** Data extracts follows **

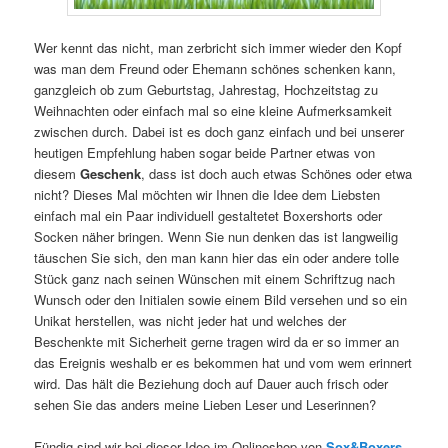
Wer kennt das nicht, man zerbricht sich immer wieder den Kopf
was man dem Freund oder Ehemann schönes schenken kann,
ganzgleich ob zum Geburtstag, Jahrestag, Hochzeitstag zu
Weihnachten oder einfach mal so eine kleine Aufmerksamkeit
zwischen durch. Dabei ist es doch ganz einfach und bei unserer
heutigen Empfehlung haben sogar beide Partner etwas von
diesem
Geschenk
, dass ist doch auch etwas Schönes oder etwa
nicht? Dieses Mal möchten wir Ihnen die Idee dem Liebsten
einfach mal ein Paar individuell gestaltetet Boxershorts oder
Socken näher bringen. Wenn Sie nun denken das ist langweilig
täuschen Sie sich, den man kann hier das ein oder andere tolle
Stück ganz nach seinen Wünschen mit einem Schriftzug nach
Wunsch oder den Initialen sowie einem Bild versehen und so ein
Unikat herstellen, was nicht jeder hat und welches der
Beschenkte mit Sicherheit gerne tragen wird da er so immer an
das Ereignis weshalb er es bekommen hat und vom wem erinnert
wird. Das hält die Beziehung doch auf Dauer auch frisch oder
sehen Sie das anders meine Lieben Leser und Leserinnen?
Fündig sind wir bei dieser Idee im Onlineshop von
Sox&Boxers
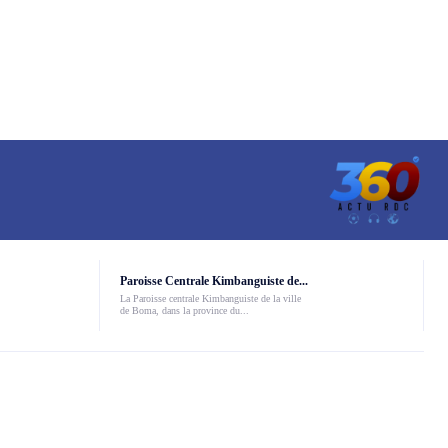
Paroisse Centrale Kimbanguiste de...
La Paroisse centrale Kimbanguiste de la ville
de Boma, dans la province du...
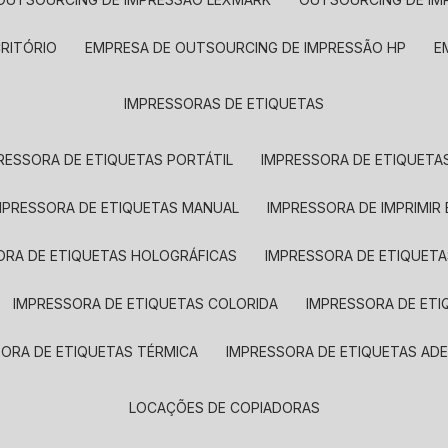
CRITÓRIO
EMPRESA DE OUTSOURCING DE IMPRESSÃO HP
IMPRESSORAS DE ETIQUETAS
RESSORA DE ETIQUETAS PORTÁTIL
IMPRESSORA DE ETIQUETAS
MPRESSORA DE ETIQUETAS MANUAL
IMPRESSORA DE IMPRIMIR
ORA DE ETIQUETAS HOLOGRÁFICAS
IMPRESSORA DE ETIQUETA
IMPRESSORA DE ETIQUETAS COLORIDA
IMPRESSORA DE ET
SORA DE ETIQUETAS TÉRMICA
IMPRESSORA DE ETIQUETAS ADE
LOCAÇÕES DE COPIADORAS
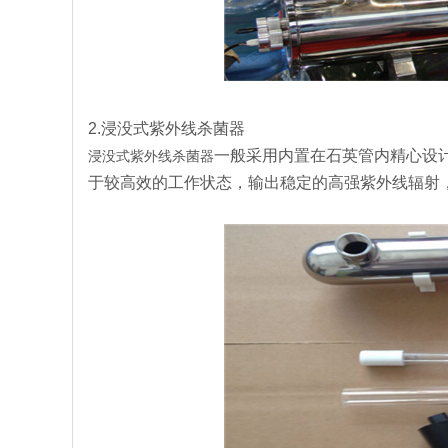
2.浸没式紫外线杀菌器
一般采用内置在石英管内精心设
浸没式紫外线杀菌器
于较高效的工作状态，输出稳定的高强紫外线辐射，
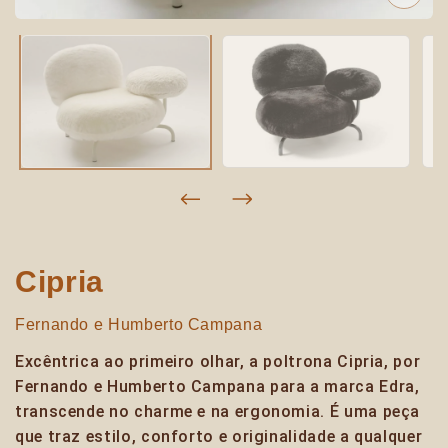
Cipria
Fernando e Humberto Campana
Excêntrica ao primeiro olhar, a poltrona Cipria, por
Fernando e Humberto Campana para a marca Edra,
transcende no charme e na ergonomia. É uma peça
que traz estilo, conforto e originalidade a qualquer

** End of Data extracts **

Return the lines above that include the string "immer".

Wer kennt das nicht, man zerbricht sich immer wieder den Kopf
Beschenkte mit Sicherheit gerne tragen wird da er so immer an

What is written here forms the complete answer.